As infection continues, the reduced oxygen cause by reduced circulation causes a shift in the types of bacteria that thrive: there is a rapid trend toward anaerobic bacteria. Anaerobes generally pose a nasty infection. The reduced oxygen levels cause more sickling of the red blood cells, and things just get worse.
Bottom line: infections in children with sickle cell disease can rapidly escalate due to this expanding area of reduced oxygen, impaired circulation, and impaired immunity. They can be at high risk for sinusitis complications.
Primary Ciliary Dyskinesia (PCD):
I have written about immotile cilia / dysmotile cilia / ciliary dyskinesia here previously.
Mucociliary clearance is the primary innate immune function of the respiratory mucosa (the lining of the nose, sinuses, respiratory tract). So it stands to reason that children with PCD experience frequent infections of their respiratory tract.
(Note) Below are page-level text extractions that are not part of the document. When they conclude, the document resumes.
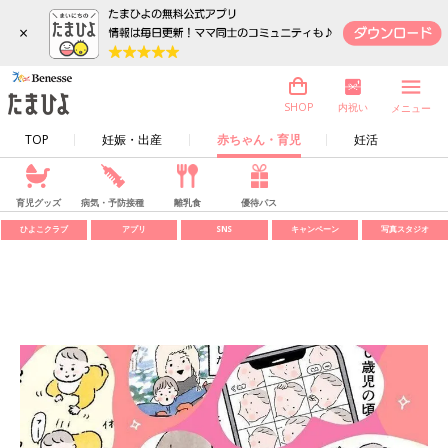
×
内祝い
SHOP
メニュー
TOP
妊娠・出産
赤ちゃん・育児
妊活
育児グッズ
病気・予防接種
離乳食
優待パス
ひよこクラブ
アプリ
SNS
キャンペーン
写真スタジオ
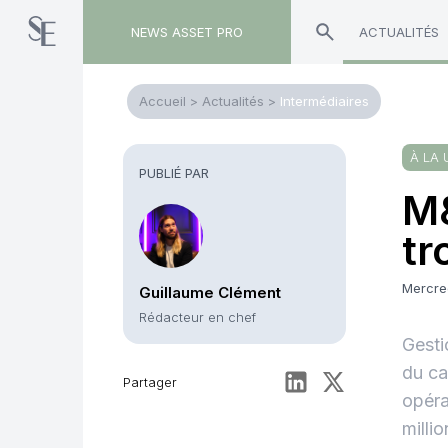
NEWS ASSET PRO
ACTUALITÉS
Accueil
>
Actualités
>
Intermédiaires
À LA 
PUBLIÉ PAR
M&
tr
Mercre
Guillaume Clément
Rédacteur en chef
Gesti
du ca
Partager
opéra
milli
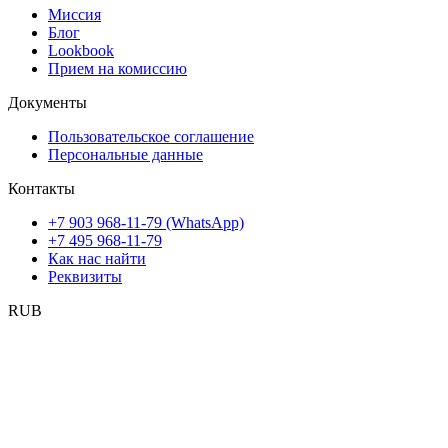
Миссия
Блог
Lookbook
Прием на комиссию
Документы
Пользовательское соглашение
Персональные данные
Контакты
+7 903 968-11-79 (WhatsApp)
+7 495 968-11-79
Как нас найти
Реквизиты
RUB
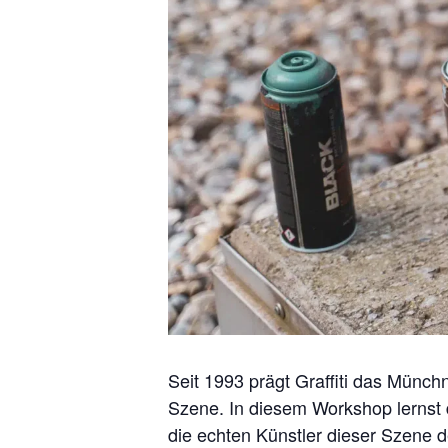
Seit 1993 prägt Graffiti das Münchn
Szene. In diesem Workshop lernst d
die echten Künstler dieser Szene d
These infections include ear infections (otitis media and mastoiditis), infections of their nasal lining (rhinitis), sinuses (sinusitis), and lower respiratory tract (including tracheitis, bronchitis, and pneumonitis).
These children experience severe, recurrent, and chronic infections as listed above; but aside from impairment of their mucociliary clearance mechanism, the remainder of their immune systems are intact. The result is that, unlike children with frank immune-compromise, diabetes, or sickle cell, infections in children with PCD are less likely to become life-threatening.
For all of these children described above, extra vigilance is necessary when they experience sinusitis. They may require unusually aggressive intervention, including hospitalization for IV antibiotics and possibly even very aggressive surgery, in addition to strong anti-inflammatories and regular saline nasal rinses.
Through the years, I have successfully treated children with all of these diagnoses. The sinusitis complications in high risk children that scared me the most – the ones for whom I came closest to failing – included children who had bone marrow transplants, teenagers with severe uncontrolled diabetes, and children with sickle cell disease. During their recovery, each and every one of them took years off my own life with worry.